== EXERCISE AIM ==
Could you give the number of lines in the entries below that contain the word "Schulmedizin"? Only the number is wanted.

(SOURCE MATERIAL begins)

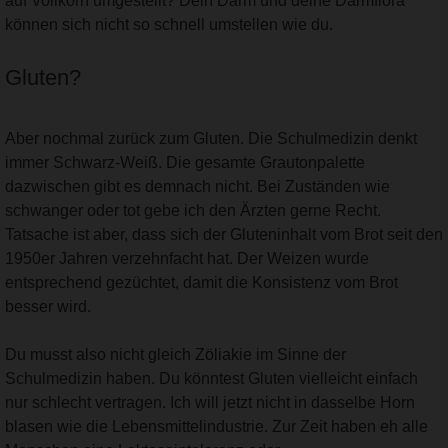
auf Vollkorn umgestellt? Dein Darm und deine Darmflora
können sich nicht so schnell umstellen wie du.
Gluten?
Aber nochmal zurück zum Gluten. Die Schulmedizin denkt
immer Schwarz-Weiß. Die gesamte Grautonpalette
dazwischen gibt es demnach nicht. Bei Zuständen wie
schwanger oder tot gebe ich den Ärzten gerne Recht.
Tatsache ist aber, dass sich der Gluteninhalt vom Brot seit den
1950er Jahren verzehnfacht hat. Der Weizen wurde
entsprechend gezüchtet, damit die Konsistenz vom Brot
besser wird.
Du musst also nicht gleich Zöliakie im Sinne der
Schulmedizin haben. Du könntest Gluten vielleicht einfach
nur schlecht vertragen. Ich will jetzt nicht in dasselbe Horn
blasen wie die Lebensmittelindustrie. Zur Zeit haben eh alle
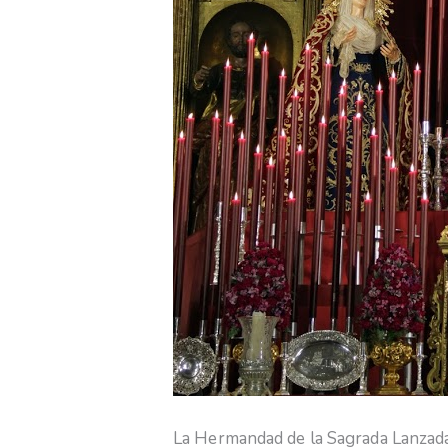
La Hermandad de la Sagrada Lanzada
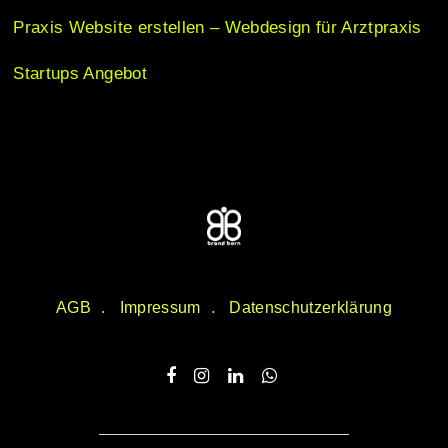
Praxis Website erstellen – Webdesign für Arztpraxis
Startups Angebot
AGB
Impressum
Datenschutzerklärung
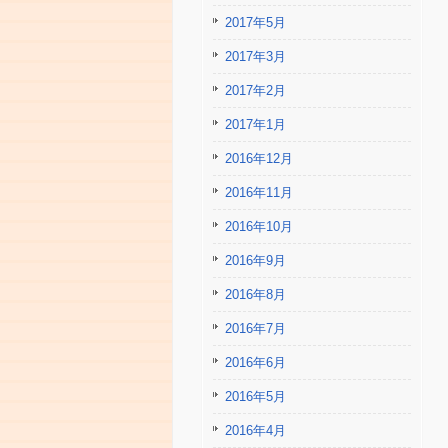
2017年5月
2017年3月
2017年2月
2017年1月
2016年12月
2016年11月
2016年10月
2016年9月
2016年8月
2016年7月
2016年6月
2016年5月
2016年4月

(SOURCE MATERIAL ends)

== WRITTEN SOLUTION ==
2